Blair seemed at first to be thrown off balance by an actual, uncensored question. Though he eventually found his feet and began to concoct his classic blend of choirboy sanctimony and Machiavellian misdirection, he also seemed to wander unwittingly into a public rejection of the Goldstone report. Like most of its opponents, he failed to find fault with a single one of its factual claims but moved immediately into nostrums and whinging. Despite Kabat’s clear statement that the report condemned both Palestinian armed groups and Israel, Blair brightly observed that “you have given one view, and the trouble is that there is another view. … And one of the things you learn about conflicts like this … is that you never solve these conflicts by taking one view and forgetting about the other. … And rocket attacks came out of Gaza on Israeli towns. Now those rocket attacks have got to stop as well.”
Like Benjamin Netanyahu in his recent speech to the UN, Blair failed to note the report’s forthright and detailed chronicle and condemnation of Palestinian rocket and mortar attacks, and its statement that they had all but ended during the lull of June-November 2008 (31-33, 71-82, 449-74). In fact, Hamas ceased all of its attacks and cracked down on firings by other groups, reducing them by 97 percent and Israeli casualties by 100 percent. This Hamas peace offensive was just too much for Israel to bear, so on 4 November 2008, a squad of Israeli commandos infiltrated Gaza and killed six Hamas soldiers, thus shattering the lull (78).
Blair also suggests that we must reject the Goldstone report as hopelessly partisan because it ignores provocations by Hamas: “The Israeli soldier that is kidnapped at the moment, Gilad Shalit, should be released.” The problem here is that the report actually exhibits the usual disproportionate and tacitly racist concern for this lone Israeli detainee (on pages 25, 28, 57, 66, 288, 289, 291, 304, 371-73, 412, 415, 418, 486, 541, 551), though unlike Blair, it also discusses the 8,100 detained Palestinian men, women and children (27-29, 401-23).
The center of Blair’s rejection of the Goldstone report, however, lay in his dismissal of international law as such.
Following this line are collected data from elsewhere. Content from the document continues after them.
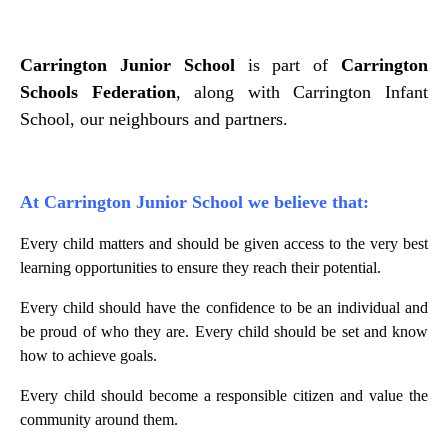
Carrington Junior School
is part of
Carrington
Schools Federation
, along with Carrington Infant
School, our neighbours and partners.
At Carrington Junior School we believe that:
Every child matters and should be given access to the very best
learning opportunities to ensure they reach their potential.
Every child should have the confidence to be an individual and
be proud of who they are. Every child should be set and know
how to achieve goals.
Every child should become a responsible citizen and value the
community around them.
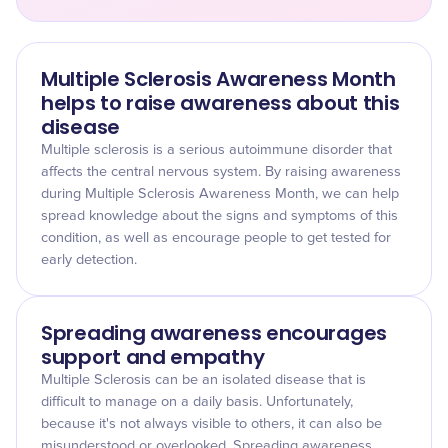
Multiple Sclerosis Awareness Month
helps to raise awareness about this
disease
Multiple sclerosis is a serious autoimmune disorder that
affects the central nervous system. By raising awareness
during Multiple Sclerosis Awareness Month, we can help
spread knowledge about the signs and symptoms of this
condition, as well as encourage people to get tested for
early detection.
Spreading awareness encourages
support and empathy
Multiple Sclerosis can be an isolated disease that is
difficult to manage on a daily basis. Unfortunately,
because it's not always visible to others, it can also be
misunderstood or overlooked. Spreading awareness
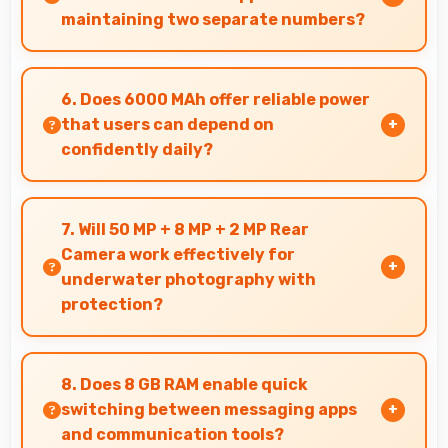
maintaining two separate numbers?
Yes, Samsung Galaxy M35 256GB supports dual
SIM functionality allowing users to maintain
6. Does 6000 MAh offer reliable power
separate work and personal contact numbers.
that users can depend on
confidently daily?
Yes, 6000 MAh delivers dependable power
giving users confidence for all daily activities
7. Will 50 MP + 8 MP + 2 MP Rear
always.
Camera work effectively for
underwater photography with
protection?
When properly protected, 50 MP + 8 MP + 2 MP
Rear Camera captures underwater subjects
8. Does 8 GB RAM enable quick
with impressive clarity.
switching between messaging apps
and communication tools?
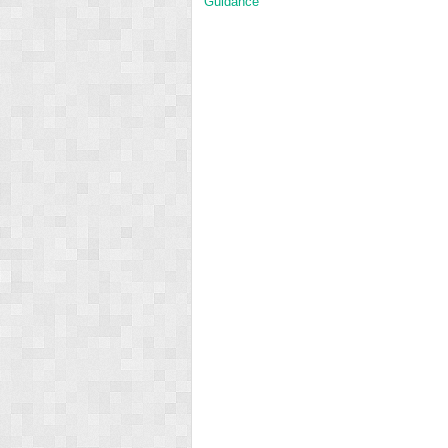
Guidance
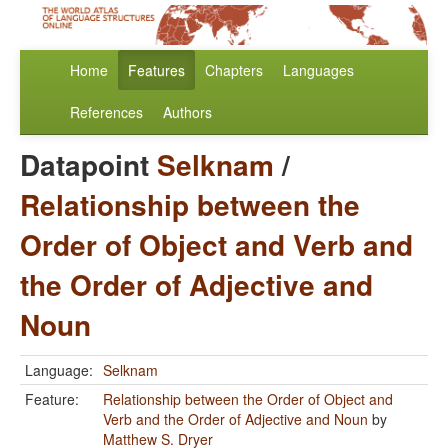
Home
Features
Chapters
Languages
References
Authors
Datapoint
Selknam
/
Relationship between the
Order of Object and Verb and
the Order of Adjective and
Noun
Language:
Selknam
Feature:
Relationship between the Order of Object and
Verb and the Order of Adjective and Noun
by
Matthew S. Dryer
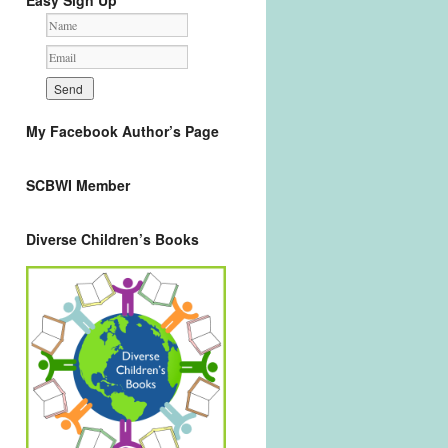
Easy Sign Up
My Facebook Author’s Page
SCBWI Member
Diverse Children’s Books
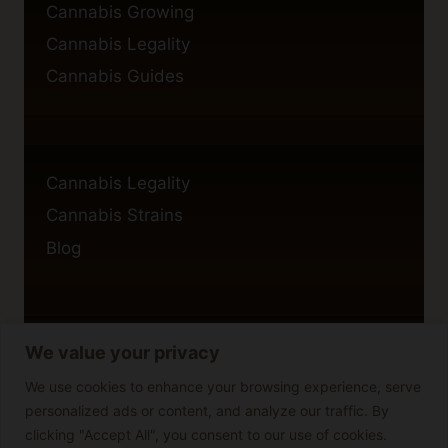
Cannabis Growing
Cannabis Legality
Cannabis Guides
Cannabis Legality
Cannabis Strains
Blog
We value your privacy
Privacy Policy
Cookie Policy
We use cookies to enhance your browsing experience, serve
personalized ads or content, and analyze our traffic. By
Disclaimer
clicking "Accept All", you consent to our use of cookies.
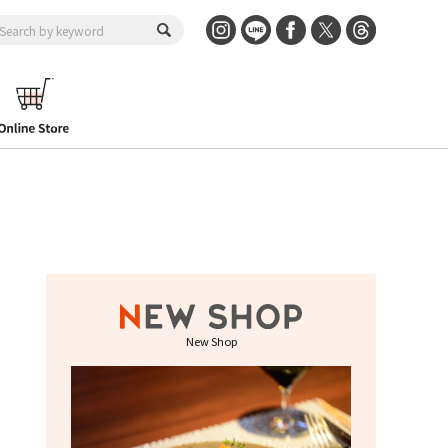
New Shop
He genuflected briefly toward it, but added that we’ll never get anywhere through “a debate over a report that is hotly supported on one side, hotly and deeply contested on the other.” In other words, international law is fine until Israel disagrees with it, at which point we should abandon it. How, then, will the conflict be resolved? Israel needs “security” and the Palestinians need an “independent state,” but first, there needs to be “an end to violence,” which, of course, never includes the root violence of occupation. And most of all, we must “understand the pain on either side, get them to understand that they are not alone in their pain.”
In short, Blair guides us gently away from the fussy, contentious, legalistic and impractical world of international law, which makes us throw our hands up in the air, Rashomon-style, and toward that warm and empathetic place where we feel each other’s pain. This empathetic pain seems to be quite distinct from and finer than the everyday pain experienced by mere Palestinians in Gaza, as they bleed and die in particular places. In the classic mode of conservative ideologists, Blair insists that, if we ever hope to change social institutions, we must first change the human heart.
For all its faults, the Goldstone report never descends to this sort of vacuous moral idiocy. It combines an analysis of massive violations of international law with a chronicle of the human pain those violations have caused: the suffering of people in Gaza crushed in their homes beneath debris (239), wounded and denied medical care (232-33, 377), shot down while waving white flags (199-203), seared by white phosphorus (533), and left to sicken and die in a state of permanent siege (9-10, 22-25, 95-100, 335-71). And the ongoing reality of war crimes arising from an illegal military occupation pervades the report.
But of course, this is Tony Blair, so there’s a cheery upside to things, too, thanks to the Palestinian Authority’s neoliberal development projects and its West Bank security gang: “And just to tell you some good news out of Israel and Palestine this week. … When I first became the Envoy … I couldn’t have gone to a city like Jenin or Nablus on the West Bank. Today, I go to Jenin or Nablus, where they opened a hotel in Nablus just the other day. I go to places like Qalqilyah, I go to Hebron, I go to Jericho, Ramallah obviously. In other words, I can go around the West Bank.”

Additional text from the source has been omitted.